HC Deb 13 July 1982 vol 27 cc940-3
Mr. Ridley

I beg to move amendment No. 98, in page 181, line 44, at end insert 'any of the following enactments applying to the initial disposal, namely'. With this it is convenient to take amendment No. 99, which is consequential. The amendments correct an error in the Bill. They remove a small uncertainty in the drafting and put the estimate of a disposal by a personal representative of a legatee on the basis that the Government originally intended.

Amendment agreed to.

Amendment made: No. 99, in page 182, line 1, leave out 'or section 49(4)'.—[Mr. Ridley.]

Mr. Ridley

On a point of order, Mr. Deputy Speaker. It might be more convenient if we take amendment No. 175 with the next group of amendments.

Mr. Deputy Speaker

If the House agrees, we can take amendment No. 175 with the next group. To avoid any confusion, I shall ask the Financial Secretary to move amendment No. 175.

Mr. Ridley

I beg to move amendment No. 175, in page 185, line 3, leave out 'paragraph' and insert 'Part of this Schedule'.

Mr. Deputy Speaker

With this it will be convenient to take the following amendments: No. 163, in page 185, line 5, leave out 'Subject to paragraphs 9 and 11 below'. Government amendment No. 176.

No. 164, in page 185, line 28, leave out paragraph 9.

Government amendment No. 177.

No. 165, in page 186, line 15, leave out paragraph 10.

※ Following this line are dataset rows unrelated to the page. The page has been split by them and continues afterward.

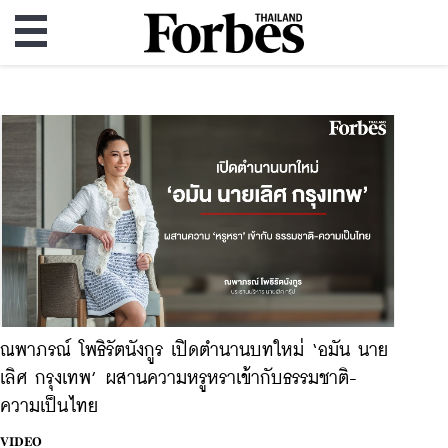
ณพาภรณ์ โพธิรัตนังกูร เปิดตำนานบทใหม่ ‘อมัน นาย
เลิศ กรุงเทพ’ ผสานความหรูหราเข้ากับธรรมชาติ-
ความเป็นไทย
VIDEO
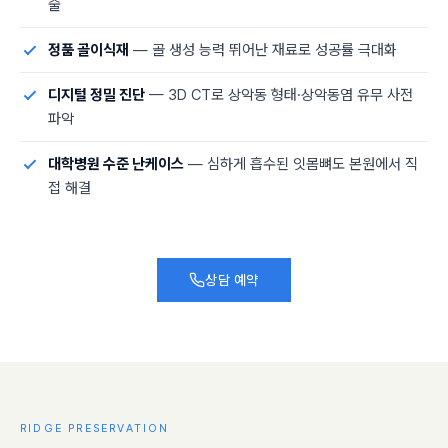
술
정품 골이식재
— 골 생성 능력 뛰어난 재료로 성공률 극대화
디지털 정밀 진단
— 3D CT로 상악동 형태·상악동염 유무 사전
파악
대학병원 수준 난케이스
— 심하게 흡수된 잇몸뼈도 본원에서 직
접 해결
상담 예약
RIDGE PRESERVATION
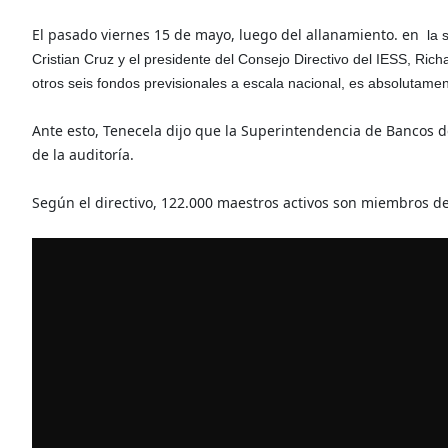
El pasado viernes 15 de mayo, luego del allanamiento. en
la 
Cristian Cruz y el presidente del Consejo Directivo del IESS, Ri
otros seis fondos previsionales a escala nacional, es absolutamen
Ante esto, Tenecela dijo que la Superintendencia de Bancos d
de la auditoría.
Según el directivo, 122.000 maestros activos son miembros 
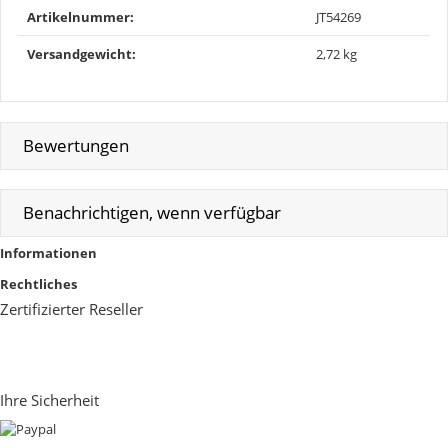
Artikelnummer:
JT54269
Versandgewicht‍:
2,72 kg
Bewertungen
Benachrichtigen, wenn verfügbar
Informationen
Rechtliches
Zertifizierter Reseller
Ihre Sicherheit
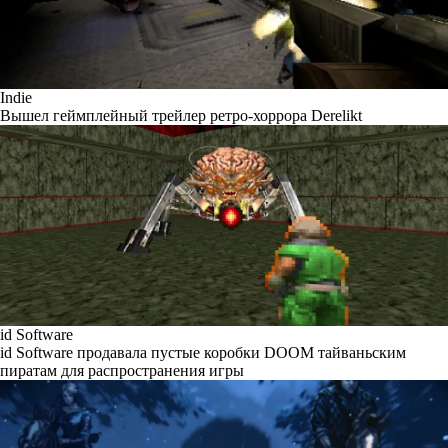
Indie
Вышел геймплейный трейлер ретро-хоррора Derelikt
id Software
id Software продавала пустые коробки DOOM тайваньским
пиратам для распространения игры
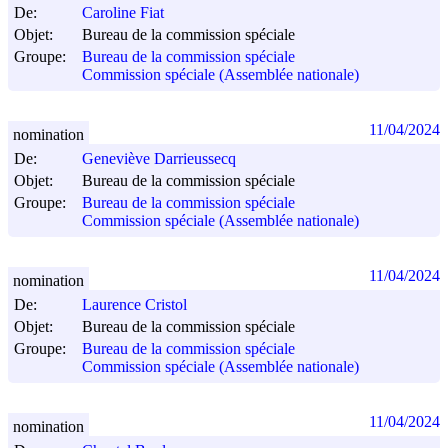
De:
Caroline Fiat
Objet:
Bureau de la commission spéciale
Groupe:
Bureau de la commission spéciale
Commission spéciale (Assemblée nationale)
11/04/2024
nomination
De:
Geneviève Darrieussecq
Objet:
Bureau de la commission spéciale
Groupe:
Bureau de la commission spéciale
Commission spéciale (Assemblée nationale)
11/04/2024
nomination
De:
Laurence Cristol
Objet:
Bureau de la commission spéciale
Groupe:
Bureau de la commission spéciale
Commission spéciale (Assemblée nationale)
11/04/2024
nomination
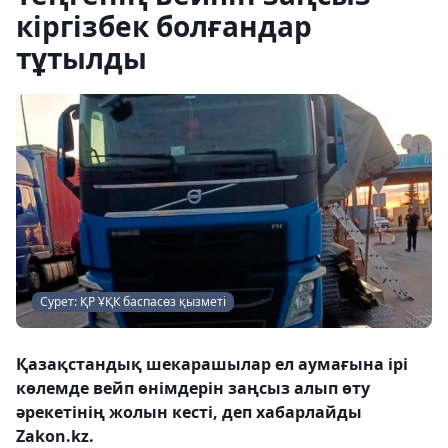
кіргізбек болғандар
тұтылды
Сурет: ҚР ҰҚК баспасөз қызметі
Қазақстандық шекарашылар ел аумағына ірі
көлемде вейп өнімдерін заңсыз алып өту
әрекетінің жолын кесті, деп хабарлайды
Zakon.kz.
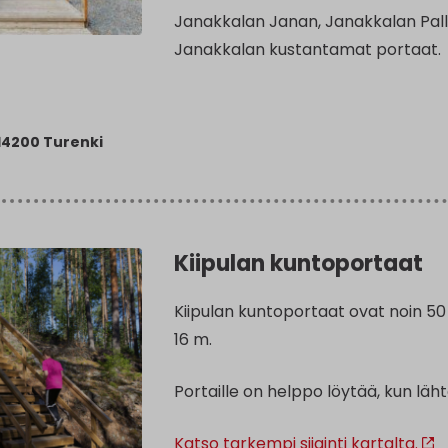
Janakkalan Janan, Janakkalan Pallo
Janakkalan kustantamat portaat.
 14200 Turenki
Kiipulan kuntoportaat
Kiipulan kuntoportaat ovat noin 50
16 m.
Portaille on helppo löytää, kun läh
Katso tarkempi sijainti kartalta.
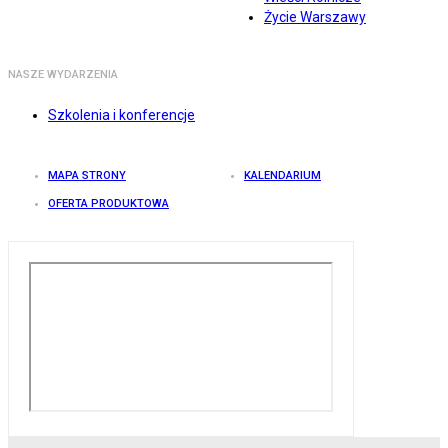
Życie Warszawy
NASZE WYDARZENIA
Szkolenia i konferencje
MAPA STRONY
KALENDARIUM
OFERTA PRODUKTOWA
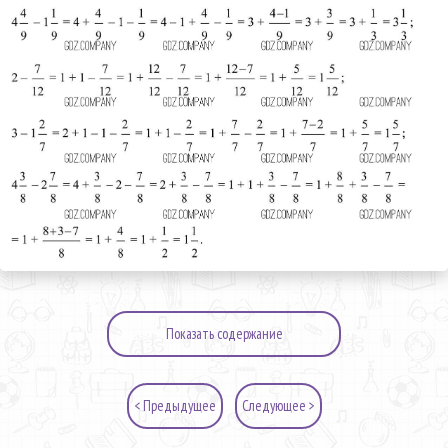
Показать содержание
< Предыдущее
Следующее >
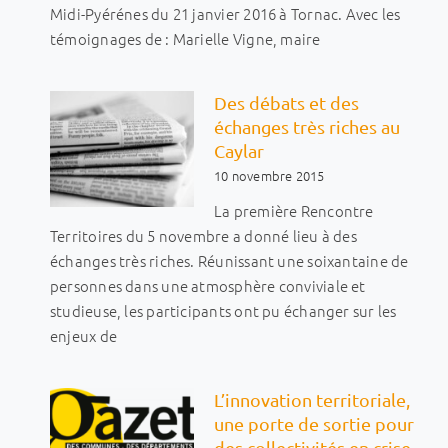
Midi-Pyérénes du 21 janvier 2016 à Tornac. Avec les
témoignages de : Marielle Vigne, maire
Des débats et des
échanges très riches au
Caylar
10 novembre 2015
La première Rencontre
Territoires du 5 novembre a donné lieu à des
échanges très riches. Réunissant une soixantaine de
personnes dans une atmosphère conviviale et
studieuse, les participants ont pu échanger sur les
enjeux de
L’innovation territoriale,
une porte de sortie pour
des collectivités en crise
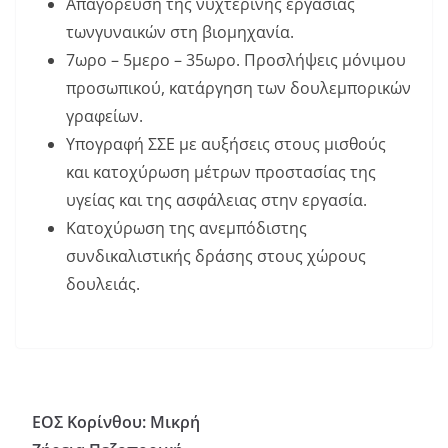
Απαγόρευση της νυχτερινής εργασίας
τωνγυναικών στη βιομηχανία.
7ωρο – 5μερο – 35ωρο. Προσλήψεις μόνιμου
προσωπικού, κατάργηση των δουλεμπορικών
γραφείων.
Υπογραφή ΣΣΕ με αυξήσεις στους μισθούς
και κατοχύρωση μέτρων προστασίας της
υγείας και της ασφάλειας στην εργασία.
Κατοχύρωση της ανεμπόδιστης
συνδικαλιστικής δράσης στους χώρους
δουλειάς.
ΕΟΣ Κορίνθου: Μικρή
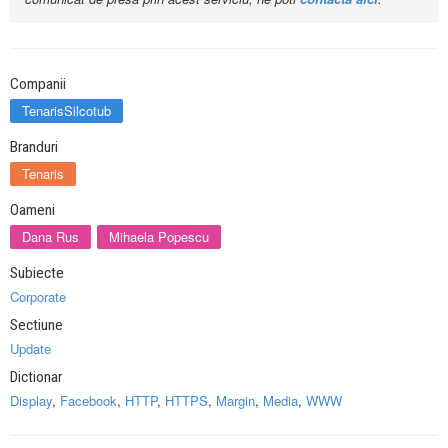
Companii
TenarisSilcotub
Branduri
Tenaris
Oameni
Dana Rus
Mihaela Popescu
Subiecte
Corporate
Sectiune
Update
Dictionar
Display
,
Facebook
,
HTTP
,
HTTPS
,
Margin
,
Media
,
WWW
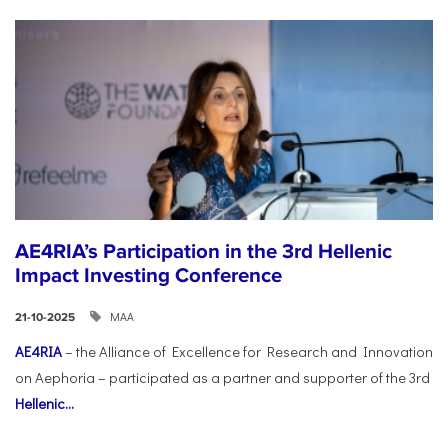
AE4RIA’s Participation in the 3rd Hellenic
Impact Investing Conference
ΜΑΑ
21-10-2025
AE4RIA
– the Alliance of Excellence for Research and Innovation
on Aephoria – participated as a partner and supporter of the 3rd
Hellenic...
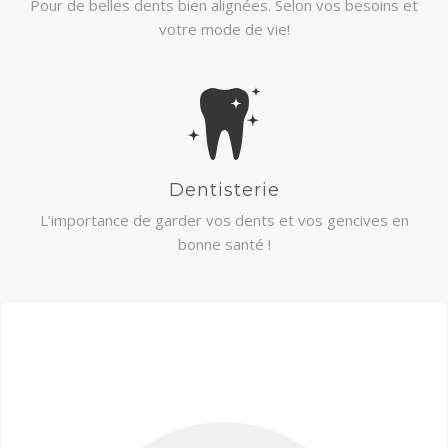
Pour de belles dents bien alignées. Selon vos besoins et
votre mode de vie!
Dentisterie
L’importance de garder vos dents et vos gencives en
bonne santé !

Government amendments Nos. 178 and 179.

Mr. Ridley

I am grateful to you, Mr. Deputy Speaker, for allowing us to discuss the next group together because the amendments all deal with the transitional arrangements for capital gains tax indexation between the 12 months immediately before 5 April this year and the period after that. My hon. Friend the Member for Birmingham, Selly Oak (Mr. Beaumont-Dark) put down some useful suggestions in those amendments. I hope that my hon. Friend will excuse me if I outline the matters. I do not wish to trespass on his amendments and I look forward to hearing what he says.

The first question is, what should be the treatment of share pools between 9 March 1982 and the end of the financial year, 5 April 1982? The second question is, what should be the treatment of share pools in the 12 months before the beginning of the financial year 1981–82? My hon. Friend and the Government are at one on what should be done about the three weeks between the Budget and the end of the financial year. We both suggest the abolition of special rules. The cost of this abolition is negligible. It is unmeasurable. There was no forestalling, and there were no bed and breakfast transactions designed to take advantage of the situation. I must concede to my hon. Friend that the legislation was not published. Even if it had been published, it would have been so complicated that nobody could have taken advantage of the short period in a way that the rules sought to guard against. We are at one that those rules should be abolished.

10 pm

As regards the transitional period, while shares in a pool prior to the Budget are waiting to acquire their 12 months' maturity, so to speak, so that they can become subject to the indexation allowance, my hon. Friend again suggests abolition. I should have liked to go along with him on that. It would have saved a great deal of transitional complication and it would have been easier for the taxpayer and the Revenue. However, there is a snag and it is for that reason only that we have not been able to accommodate him. This concession would cost £7 million in 1983–84 and £40 million in the first full year. In subsequent full years the amount would decline, but the cost might amount to £100 million overall.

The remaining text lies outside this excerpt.